When efforts were made during the Second World War to construct an atomic bomb, it was shrouded in total secrecy. However, today the story is becoming public knowledge through the Manhattan Project. The public can now visit the project through their smartphone device. This app is called the “Los Alamos: Secret City of the Manhattan Project”. It takes users back to New Mexico in the 1940s where the facilities full of scientists were located. This is also where government administrators and the United States military congregated to develop the most devastating weapons the world had ever seen.

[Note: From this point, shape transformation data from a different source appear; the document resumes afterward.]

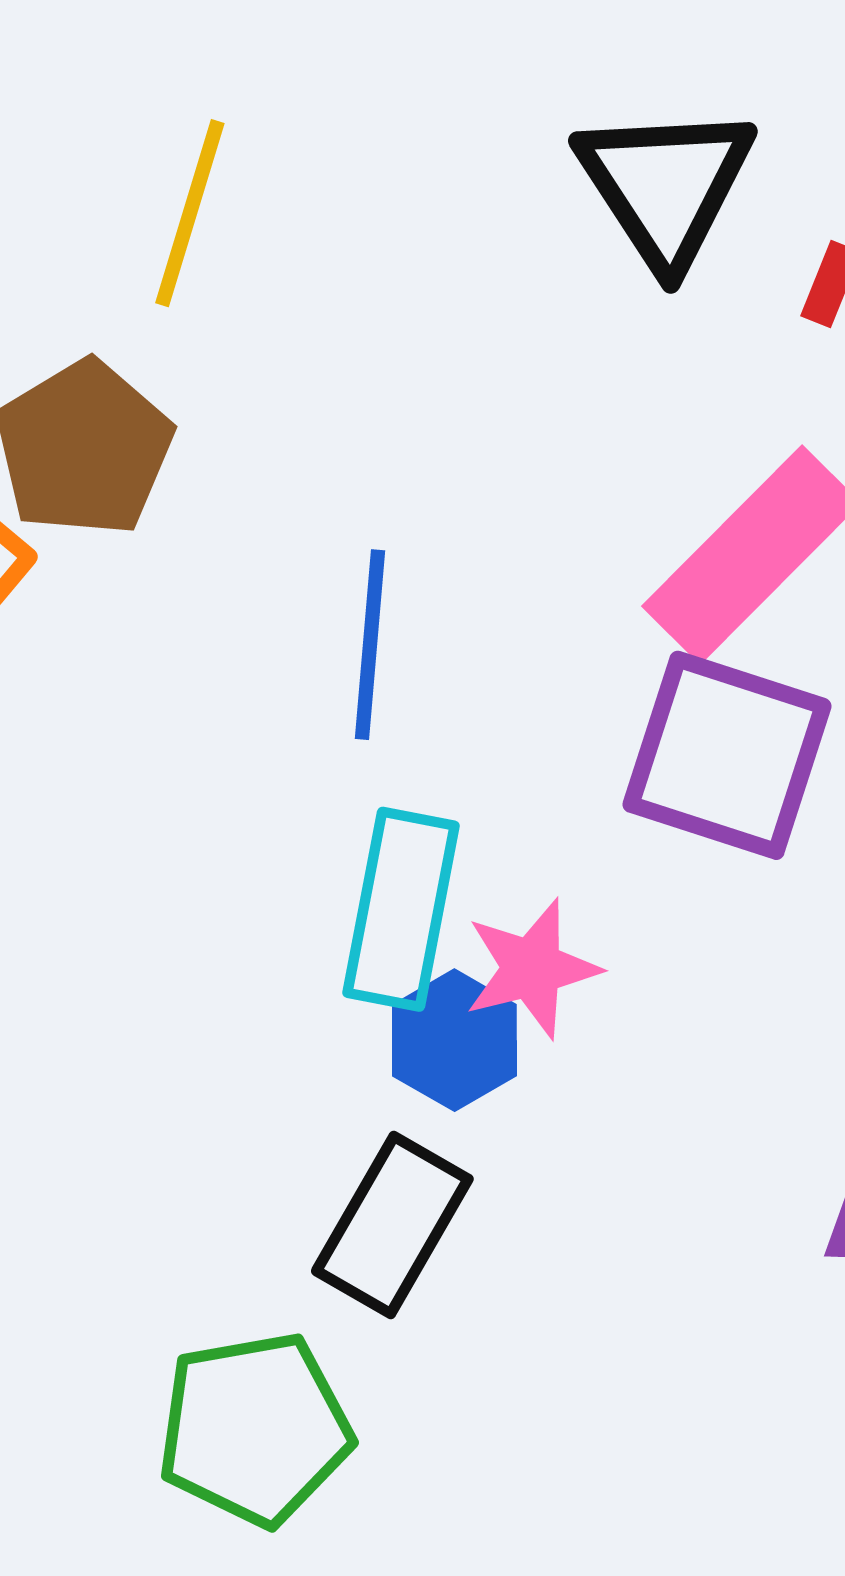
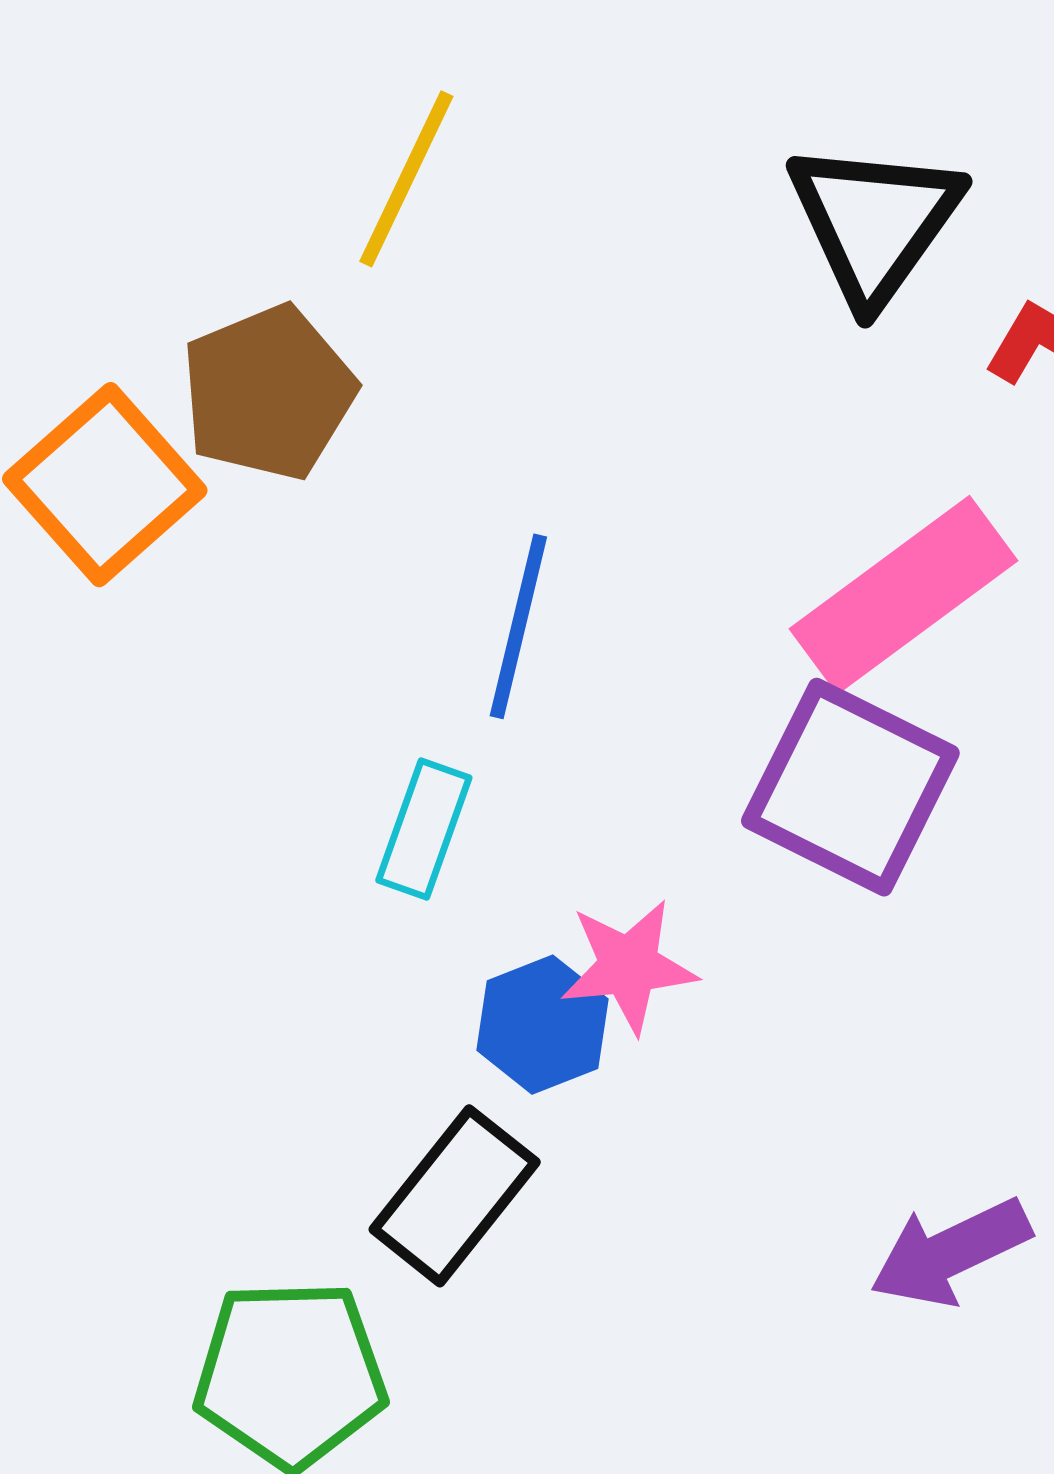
cyan rectangle: (401, 909) -> (424, 829), moved, size x0.7

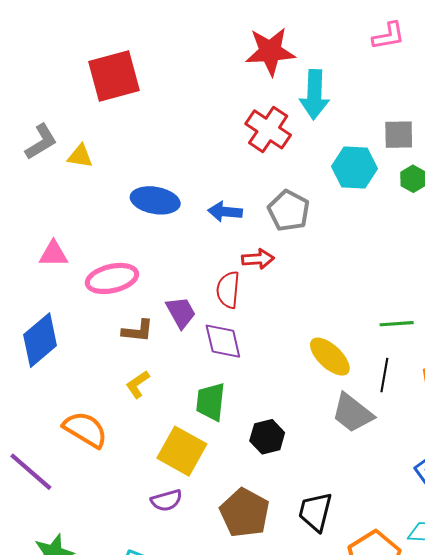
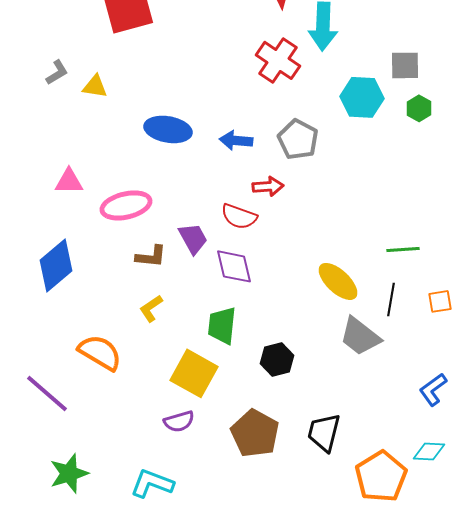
gray L-shape: (41, 142) -> (57, 72), size x0.7
red semicircle: (228, 290) -> (239, 216), turned -75

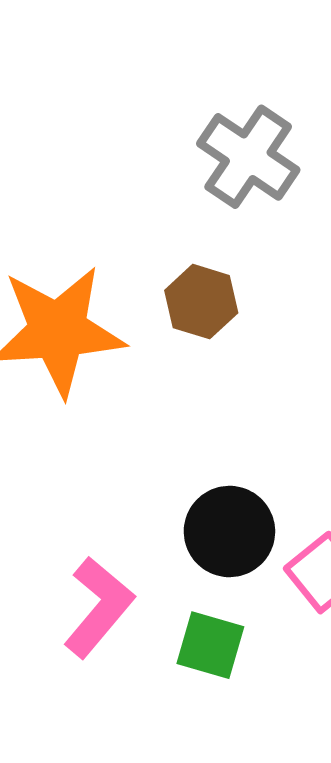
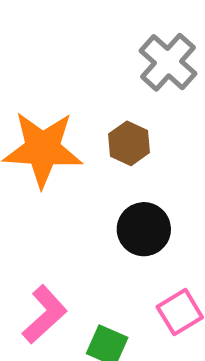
black circle: (229, 531) -> (144, 229), moved

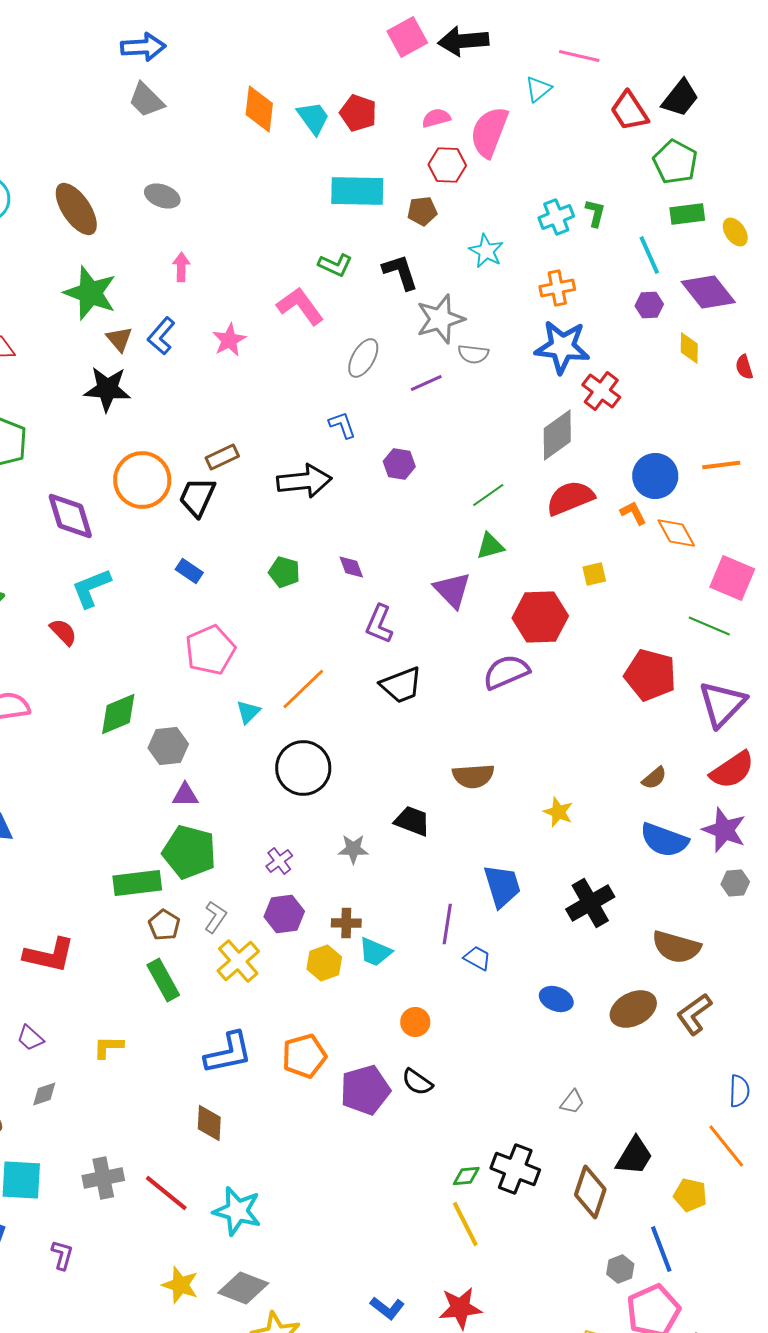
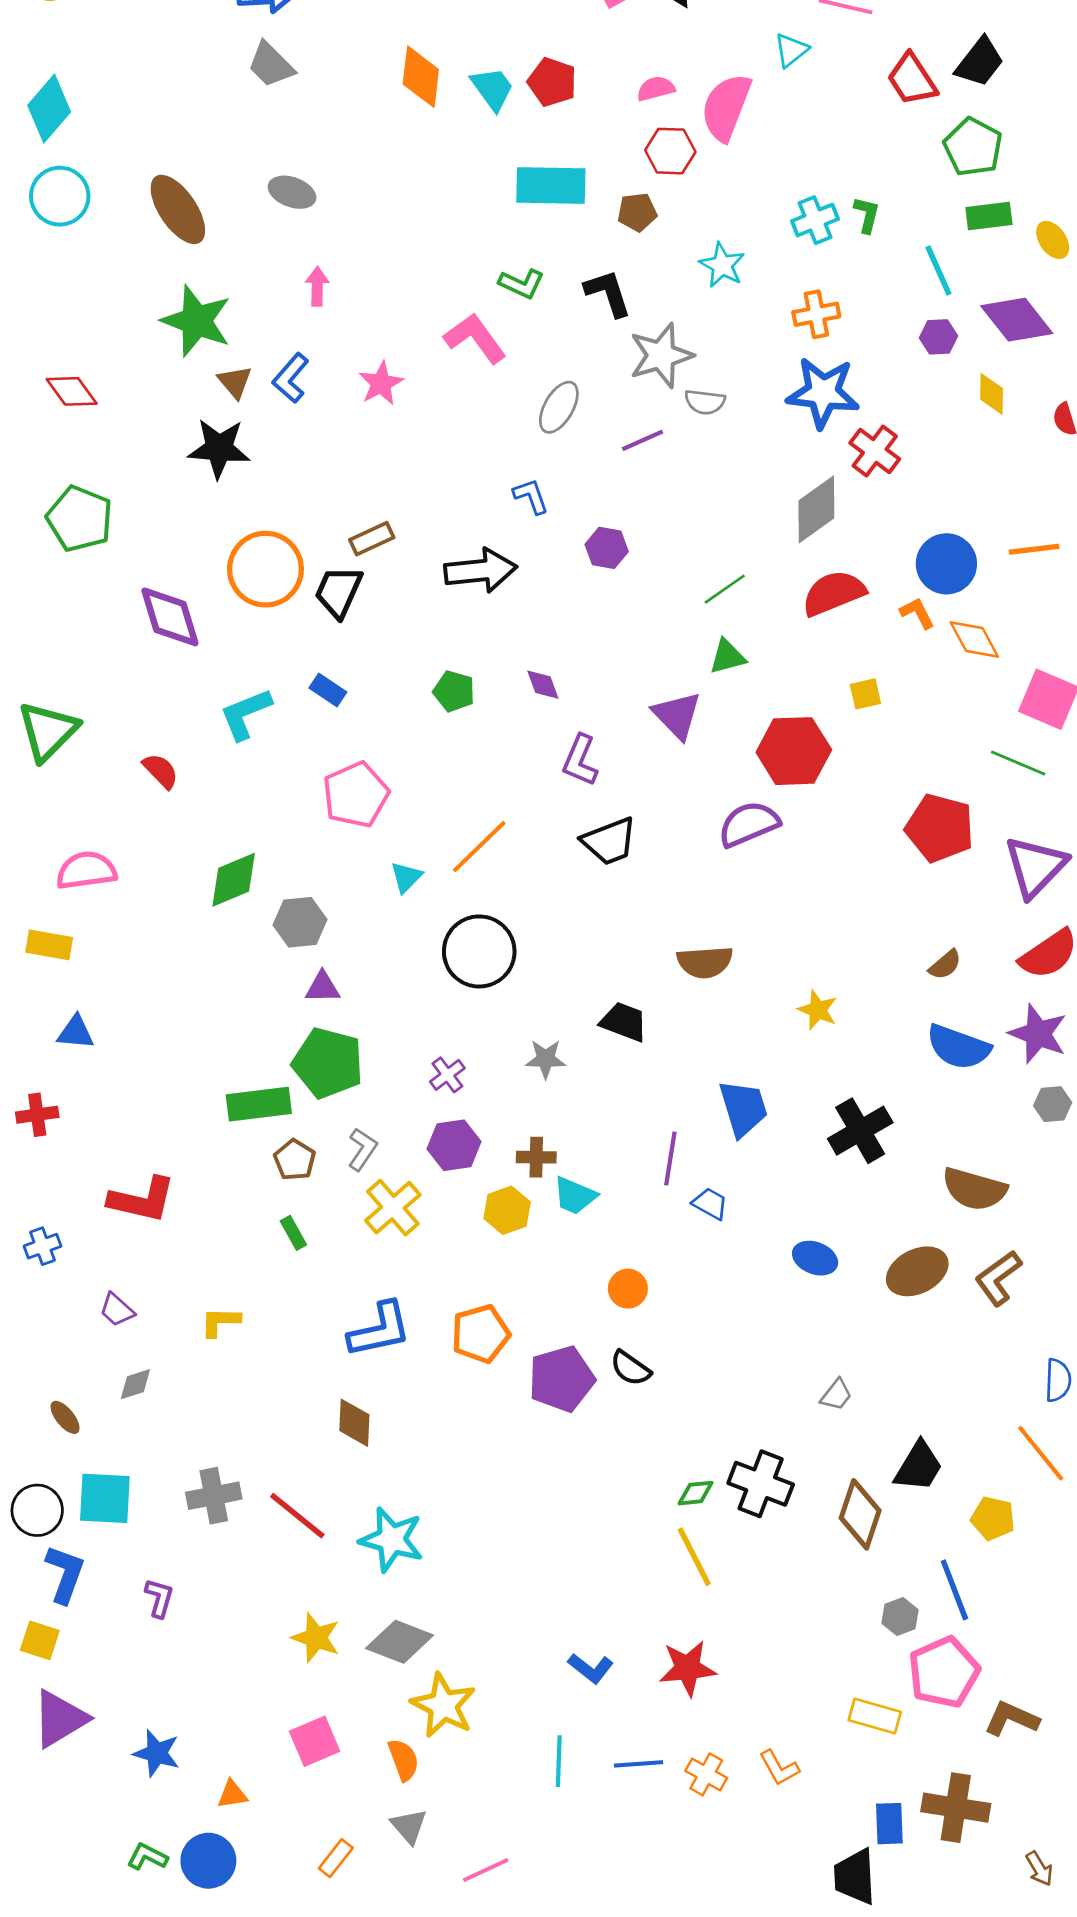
cyan L-shape: (91, 588) -> (246, 714), moved
green rectangle: (163, 980) -> (293, 1233), size x0.6

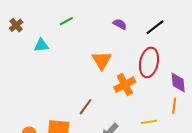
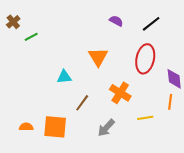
green line: (66, 21) -> (31, 37), moved
cyan triangle: (41, 45) -> (64, 77), moved
orange cross: (125, 85) -> (120, 93), moved, turned -30

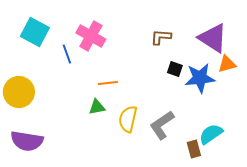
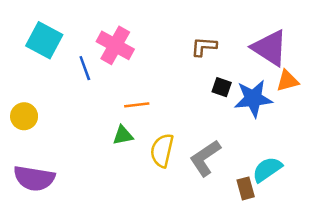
yellow circle: (19, 92) -> (24, 116), size x0.7

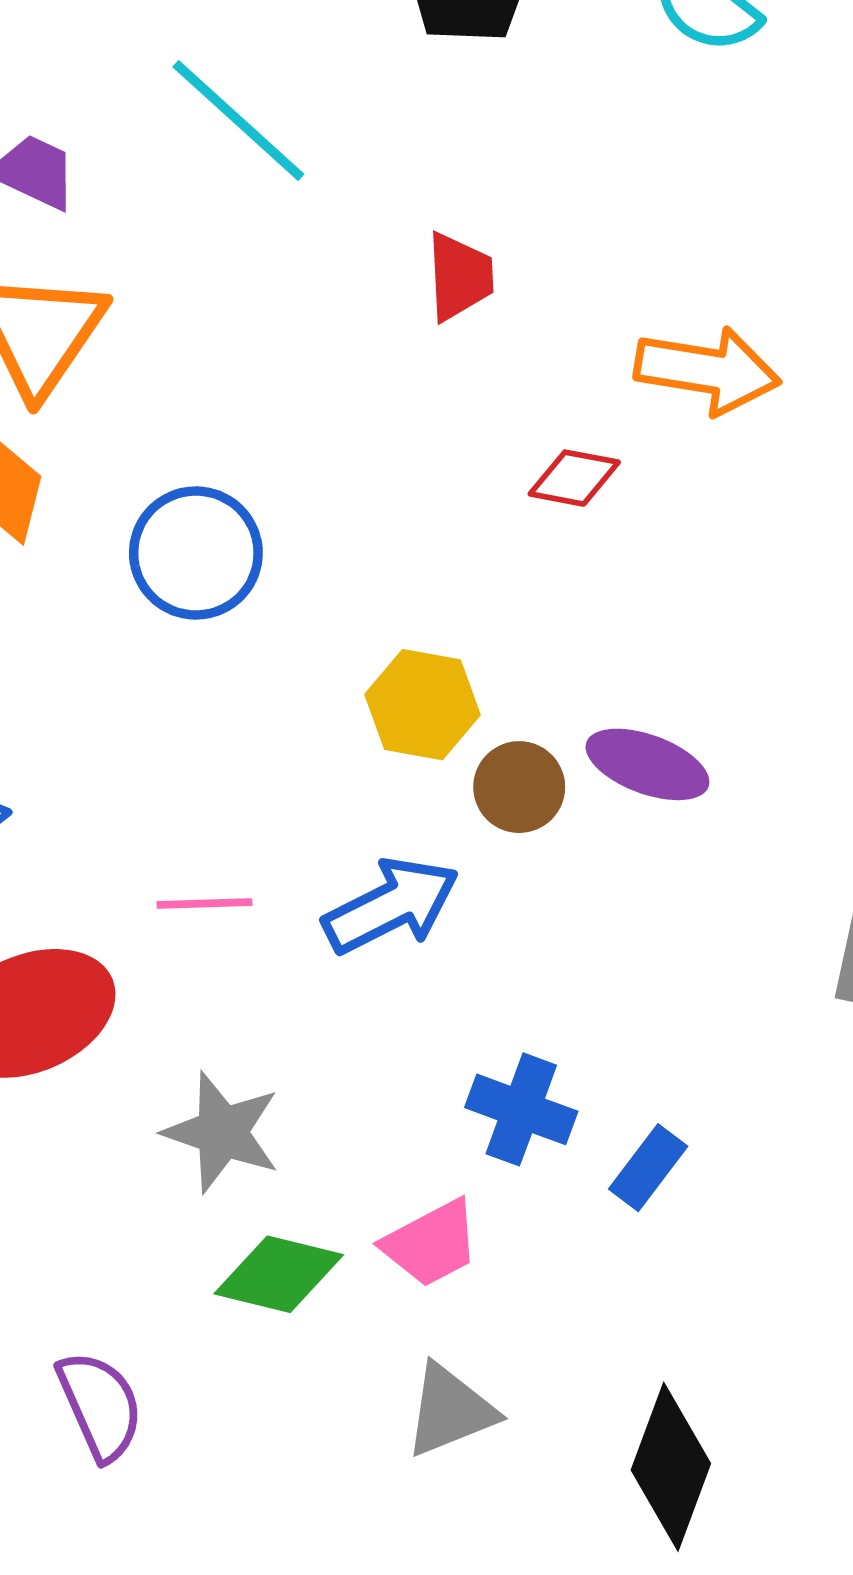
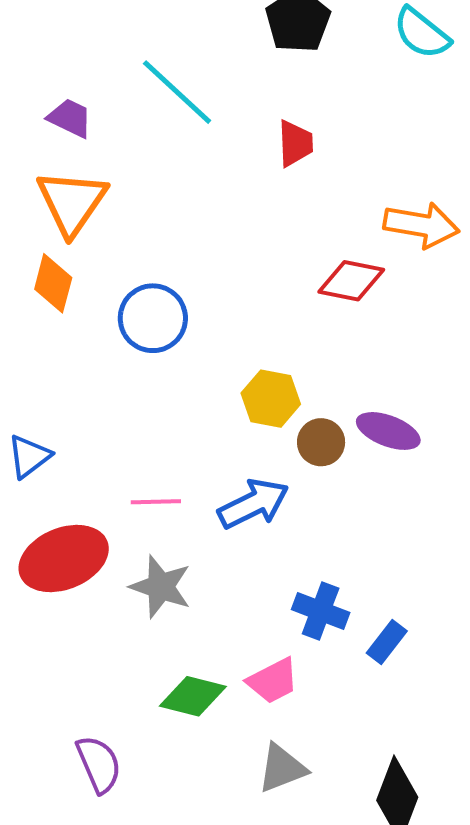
red trapezoid: (460, 277) -> (295, 143), moved
red diamond: (574, 478) -> (351, 281), size x1.4
gray star: (222, 1132) -> (161, 587), moved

Jennifer Payne, leader of the Resource Management Team at Los Alamos’ Environmental Stewardship Group said, “The new app provides a virtual tour of a Manhattan Project property that no longer exists.” The research that went into the Manhattan Project took place at more than one site, but the work at Los Alamos was primarily responsible for constructing the first atomic bombs. The main ingredients were uranium and plutonium. Research eventually led to the “Trinity device” which was detonated 220 miles south of the Los Alamos facilities, at the Trinity test location and finally the “Little Boy” and “Fat Man” nuclear bombs. Those are the two that were dropped on the Japanese cities of Hiroshima and Nagasaki in 1945 toward the end of World War II.
Most of the facilities have been dismantled or closed off to the public. However, the app allows users to navigate through the black and white film noir grounds of the place. Along the way you encounter information on the science, people and history of the project. In total, there are 137 “bread crumbs” of historical facts, photographs and documents to find. Travis Burkett is the man who headed the development team for the application. He currently lives in a Los Alamos house which was built by the government.
As users explore the map and the site’s history, they will receive a “security clearance” upgrade which opens up additional places to explore and visit. The journey culminates with a chance to see the Trinity site and the test detonation that took place on July 16th, 1945.
Burkett said, “[The Manhattan Project] is really the reason why Los Alamos exists. In addition to information about the bombs, the game includes information about the town and people. There is also an augmented reality (AR) feature for visitors to the Los Alamos site of the Manhattan Project National Historical Park.
Before this, Burkett and his team had worked to map facilities at Los Alamos for firefighters without security clearance. It allowed them to learn the layouts of the buildings without administrators having to order the activities for tours to be shut down temporarily. Los Alamos National Laboratory and the Bradbury Science Museum are responsible for producing the application. Users are able to download it currently on iOS and it is free to download and play. Burkett and his team are hoping that everyone will want to use it. They even hope the older generation will be open to trying it out.